## [About this exercise]
State how many lines in the listing below include the string "september". The answer is the number alone.
::::
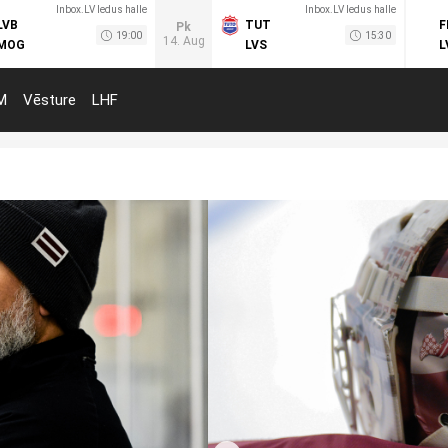
Inbox.LV ledus halle
Inbox.LV ledus halle
LVB
TUT
F
Pk
19:00
15:30
14. Aug
MOG
LVS
L
M
Vēsture
LHF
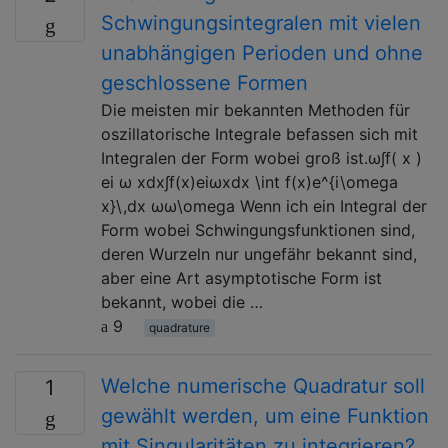
Schwingungsintegralen mit vielen
unabhängigen Perioden und ohne
geschlossene Formen
Die meisten mir bekannten Methoden für
oszillatorische Integrale befassen sich mit
Integralen der Form wobei groß ist.ω∫f( x )
ei ω xdx∫f(x)eiωxdx \int f(x)e^{i\omega
x}\,dx ωω\omega Wenn ich ein Integral der
Form wobei Schwingungsfunktionen sind,
deren Wurzeln nur ungefähr bekannt sind,
aber eine Art asymptotische Form ist
bekannt, wobei die …
9
quadrature
Welche numerische Quadratur soll
1
gewählt werden, um eine Funktion
mit Singularitäten zu integrieren?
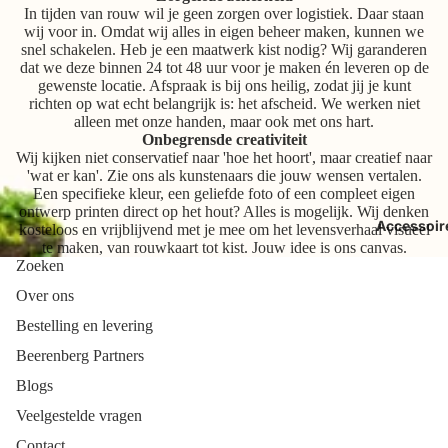
In tijden van rouw wil je geen zorgen over logistiek. Daar staan
wij voor in. Omdat wij alles in eigen beheer maken, kunnen we
snel schakelen. Heb je een maatwerk kist nodig? Wij garanderen
dat we deze binnen 24 tot 48 uur voor je maken én leveren op de
gewenste locatie. Afspraak is bij ons heilig, zodat jij je kunt
richten op wat echt belangrijk is: het afscheid. We werken niet
alleen met onze handen, maar ook met ons hart.
Onbegrensde creativiteit
Wij kijken niet conservatief naar 'hoe het hoort', maar creatief naar
'wat er kan'. Zie ons als kunstenaars die jouw wensen vertalen.
Een specifieke kleur, een geliefde foto of een compleet eigen
ontwerp printen direct op het hout? Alles is mogelijk. Wij denken
Accessoir
kosteloos en vrijblijvend met je mee om het levensverhaal visueel
te maken, van rouwkaart tot kist. Jouw idee is ons canvas.
Zoeken
Over ons
Bestelling en levering
Beerenberg Partners
Blogs
Veelgestelde vragen
Contact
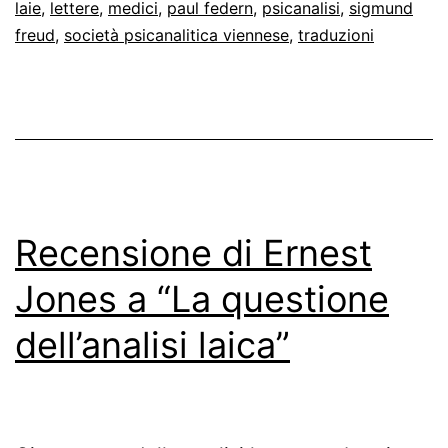
laie
,
lettere
,
medici
,
paul federn
,
psicanalisi
,
sigmund
sull’analisi
freud
,
società psicanalitica viennese
,
traduzioni
laica
Recensione di Ernest
Jones a “La questione
dell’analisi laica”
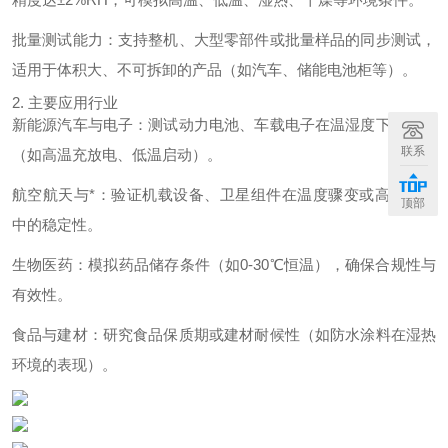
批量测试能力：支持整机、大型零部件或批量样品的同步测试，
适用于体积大、不可拆卸的产品（如汽车、储能电池柜等）。
2. 主要应用行业
新能源汽车与电子：测试动力电池、车载电子在温湿度下的性能
联系
（如高温充放电、低温启动）。
航空航天与*：验证机载设备、卫星组件在温度骤变或高湿环境
顶部
中的稳定性。
生物医药：模拟药品储存条件（如0-30℃恒温），确保合规性与
有效性。
食品与建材：研究食品保质期或建材耐候性（如防水涂料在湿热
环境的表现）。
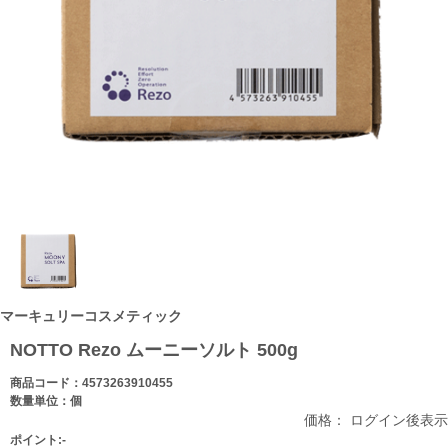
マーキュリーコスメティック
NOTTO Rezo ムーニーソルト 500g
商品コード：4573263910455
数量単位：個
価格： ログイン後表示
ポイント:-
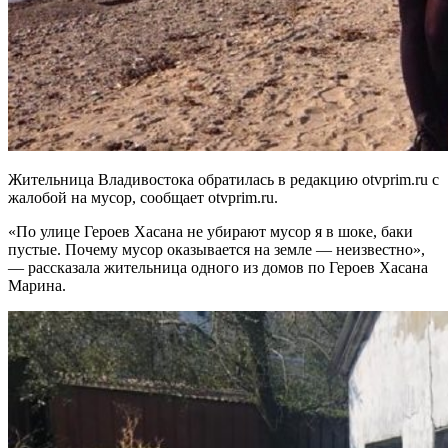
Жительница Владивостока обратилась в редакцию otvprim.ru с
жалобой на мусор, сообщает otvprim.ru.
«По улице Героев Хасана не убирают мусор я в шоке, баки
пустые. Почему мусор оказывается на земле — неизвестно»,
— рассказала жительница одного из домов по Героев Хасана
Марина.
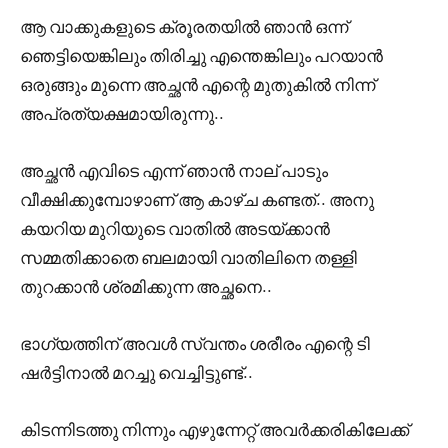
ആ വാക്കുകളുടെ ക്രൂരതയിൽ ഞാൻ ഒന്ന്
ഞെട്ടിയെങ്കിലും തിരിച്ചു എന്തെങ്കിലും പറയാൻ
ഒരുങ്ങും മുന്നെ അച്ഛൻ എന്റെ മുതുകിൽ നിന്ന്
അപ്രത്യക്ഷമായിരുന്നു..
അച്ഛൻ എവിടെ എന്ന് ഞാൻ നാല് പാടും
വീക്ഷിക്കുമ്പോഴാണ് ആ കാഴ്ച കണ്ടത്.. അനു
കയറിയ മുറിയുടെ വാതിൽ അടയ്ക്കാൻ
സമ്മതിക്കാതെ ബലമായി വാതിലിനെ തള്ളി
തുറക്കാൻ ശ്രമിക്കുന്ന അച്ഛനെ..
ഭാഗ്യത്തിന് അവൾ സ്വന്തം ശരീരം എന്റെ ടി
ഷർട്ടിനാൽ മറച്ചു വെച്ചിട്ടുണ്ട്..
കിടന്നിടത്തു നിന്നും എഴുന്നേറ്റ് അവർക്കരികിലേക്ക്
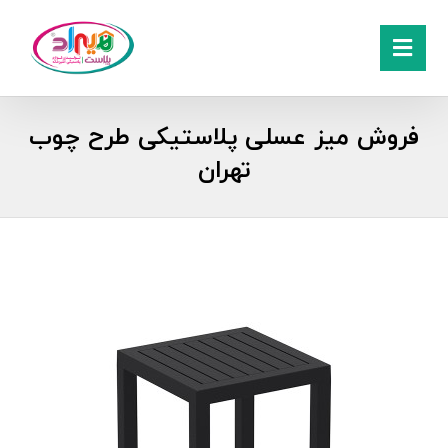
فروش میز عسلی پلاستیکی طرح چوب
تهران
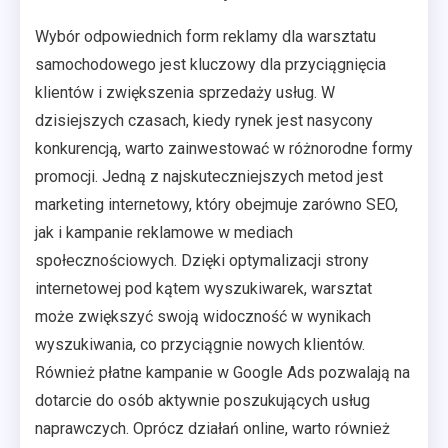
Wybór odpowiednich form reklamy dla warsztatu
samochodowego jest kluczowy dla przyciągnięcia
klientów i zwiększenia sprzedaży usług. W
dzisiejszych czasach, kiedy rynek jest nasycony
konkurencją, warto zainwestować w różnorodne formy
promocji. Jedną z najskuteczniejszych metod jest
marketing internetowy, który obejmuje zarówno SEO,
jak i kampanie reklamowe w mediach
społecznościowych. Dzięki optymalizacji strony
internetowej pod kątem wyszukiwarek, warsztat
może zwiększyć swoją widoczność w wynikach
wyszukiwania, co przyciągnie nowych klientów.
Również płatne kampanie w Google Ads pozwalają na
dotarcie do osób aktywnie poszukujących usług
naprawczych. Oprócz działań online, warto również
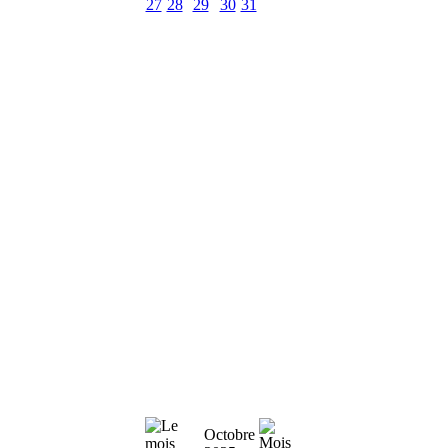
27
28
29
30
31
Octobre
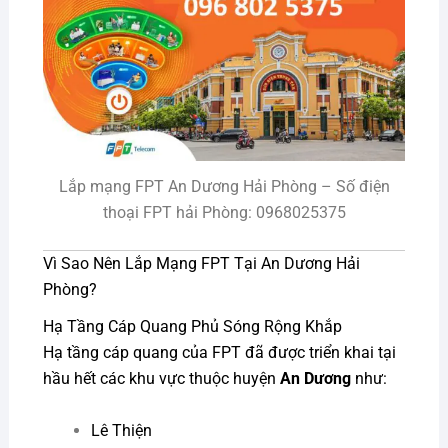
Lắp mạng FPT An Dương Hải Phòng – Số điện
thoại FPT hải Phòng: 0968025375
Vì Sao Nên Lắp Mạng FPT Tại An Dương Hải
Phòng?
Hạ Tầng Cáp Quang Phủ Sóng Rộng Khắp
Hạ tầng cáp quang của FPT đã được triển khai tại
hầu hết các khu vực thuộc huyện
An Dương
như:
Lê Thiện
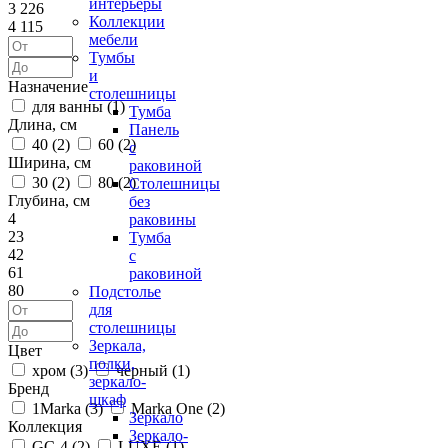
интерьеры
3 226
Коллекции
4 115
мебели
Тумбы
и
Назначение
столешницы
для ванны (
1
)
Тумба
Длина, см
Панель
40 (
2
)
60 (
2
)
с
Ширина, см
раковиной
30 (
2
)
80 (
2
)
Столешницы
Глубина, см
без
4
раковины
23
Тумба
42
с
61
раковиной
80
Подстолье
для
столешницы
Зеркала,
Цвет
полки,
хром (
3
)
черный (
1
)
зеркало-
Бренд
шкаф
1Marka (
3
)
Marka One (
2
)
Зеркало
Коллекция
Зеркало-
GC-4 (
2
)
LUXE (
1
)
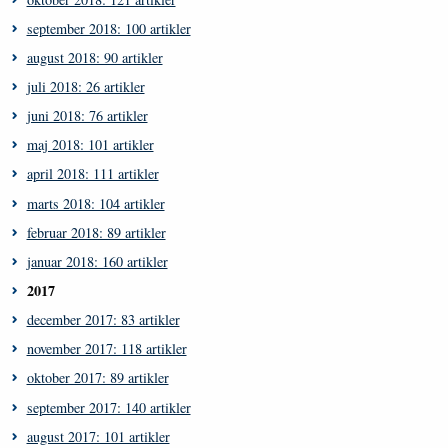
september 2018: 100 artikler
august 2018: 90 artikler
juli 2018: 26 artikler
juni 2018: 76 artikler
maj 2018: 101 artikler
april 2018: 111 artikler
marts 2018: 104 artikler
februar 2018: 89 artikler
januar 2018: 160 artikler
2017
december 2017: 83 artikler
november 2017: 118 artikler
oktober 2017: 89 artikler
september 2017: 140 artikler
august 2017: 101 artikler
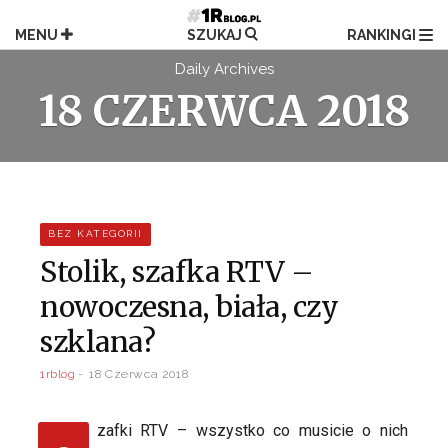
Przejdź
do
MENU
SZUKAJ
RANKINGI
treści
Daily Archives
18 CZERWCA 2018
BEZ KATEGORII
Stolik, szafka RTV –
nowoczesna, biała, czy
szklana?
1rblog
18 Czerwca 2018
zafki RTV – wszystko co musicie o nich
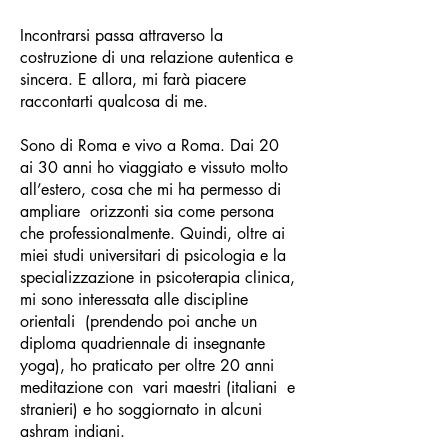
Incontrarsi passa attraverso la
costruzione di una relazione autentica e
sincera. E allora, mi farà piacere
raccontarti qualcosa di me.
Sono di Roma e vivo a Roma. Dai 20
ai 30 anni ho viaggiato e vissuto molto
all’estero, cosa che mi ha permesso di
ampliare orizzonti sia come persona
che professionalmente. Quindi, oltre ai
miei studi universitari di psicologia e la
specializzazione in psicoterapia clinica,
mi sono interessata alle discipline
orientali (prendendo poi anche un
diploma quadriennale di insegnante
yoga), ho praticato per oltre 20 anni
meditazione con vari maestri (italiani e
stranieri) e ho soggiornato in alcuni
ashram indiani.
::::
## [Reply]
2